Le Origini della Polemica
Nel corso del 2025, Laura Pausini ha annunciato l’uscita di La mia storia tra le dita come singolo tratto dal suo album Io canto 2, una nuova versione in più lingue di un celebre brano di Gianluca Grignani del 1994. La canzone originale, scritta e interpretata da Grignani, è un classico della musica italiana e fu pubblicata come primo singolo dell’album Destinazione Paradiso.
Lo Scontro sui Social
La prima scintilla si è accesa sui social nel luglio 2025, quando Pausini ha pubblicato l’annuncio della cover di La mia storia tra le dita senza un’espressa menzione del cantautore milanese. Grignani ha risposto sui suoi profili ricordando che si trattava di una cover di un suo brano e sottolineando la sua paternità. All’inizio lo scambio è stato garbato, con entrambi che si sono augurati successo, ma la questione è rapidamente degenerata.
La diffida legale
La vera polemica è sorta quando Grignani ha sostenuto che nella versione pubblicata da Pausini sarebbero state apportate modifiche al testo senza il suo consenso, “stravolgendo” il senso originale della canzone. In particolare, avrebbe contestato una variazione di una frase del testo, ritenendola significativa dal punto di vista emotivo e semantico, e ha accusato il team della cantante di non avergli fatto ascoltare la versione prima dell’uscita.
Queste lamentele sono state formalizzate tramite una diffida legale da parte dell’avvocato del cantautore, con l’intenzione di tutelare il diritto morale dell’autore secondo la legge sul diritto d’autore italiana. Dall’altra parte, l’entourage di Pausini ha sempre sostenuto che le autorizzazioni necessarie fossero state ottenute e che Grignani fosse stato informato del progetto, ma ciò non è servito a placare le tensioni nei mesi successivi.

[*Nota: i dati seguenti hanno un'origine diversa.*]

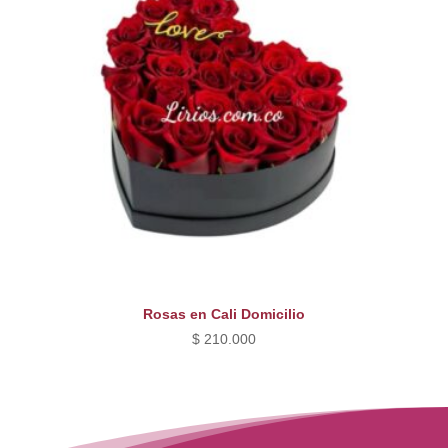
Rosas en Cali Domicilio
$
210.000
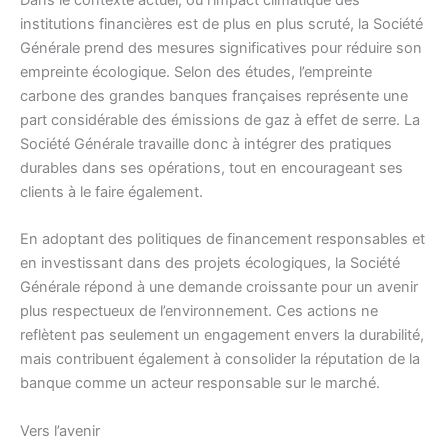
Dans le contexte actuel, où l’impact climatique des
institutions financières est de plus en plus scruté, la Société
Générale prend des mesures significatives pour réduire son
empreinte écologique. Selon des études, l’empreinte
carbone des grandes banques françaises représente une
part considérable des émissions de gaz à effet de serre. La
Société Générale travaille donc à intégrer des pratiques
durables dans ses opérations, tout en encourageant ses
clients à le faire également.
En adoptant des politiques de financement responsables et
en investissant dans des projets écologiques, la Société
Générale répond à une demande croissante pour un avenir
plus respectueux de l’environnement. Ces actions ne
reflètent pas seulement un engagement envers la durabilité,
mais contribuent également à consolider la réputation de la
banque comme un acteur responsable sur le marché.
Vers l’avenir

La risoluzione e l’accordo
Dopo mesi di tensione e di polemiche, nel novembre 2025 è stato comunicato ufficialmente che le parti hanno trovato un accordo.

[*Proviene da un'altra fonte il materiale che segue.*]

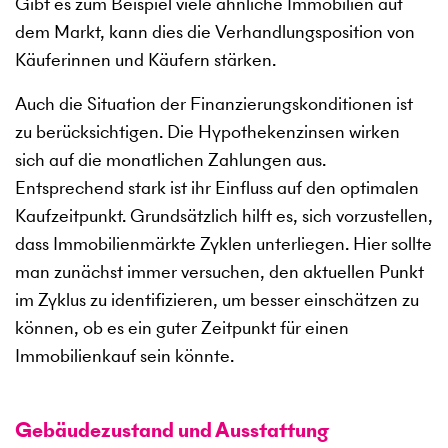
Gibt es zum Beispiel viele ähnliche Immobilien auf
dem Markt, kann dies die Verhandlungsposition von
Käuferinnen und Käufern stärken.
Auch die Situation der Finanzierungskonditionen ist
zu berücksichtigen. Die Hypothekenzinsen wirken
sich auf die monatlichen Zahlungen aus.
Entsprechend stark ist ihr Einfluss auf den optimalen
Kaufzeitpunkt. Grundsätzlich hilft es, sich vorzustellen,
dass Immobilienmärkte Zyklen unterliegen. Hier sollte
man zunächst immer versuchen, den aktuellen Punkt
im Zyklus zu identifizieren, um besser einschätzen zu
können, ob es ein guter Zeitpunkt für einen
Immobilienkauf sein könnte.
Gebäudezustand und Ausstattung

Secondo quanto reso noto dalla casa editrice Warner Chappell, Grignani e l’altro autore del brano, Massimo Luca, hanno acconsentito a lasciare la versione di Pausini sul mercato e l’accordo ha evitato ulteriori contenziosi legali. Ma la battuta di Grignani sul palco dell’Ariston, sembra invece suggerire il contrario, con una tensione ancora presente, almeno fino a che non ci sarà la “famosa telefonata”.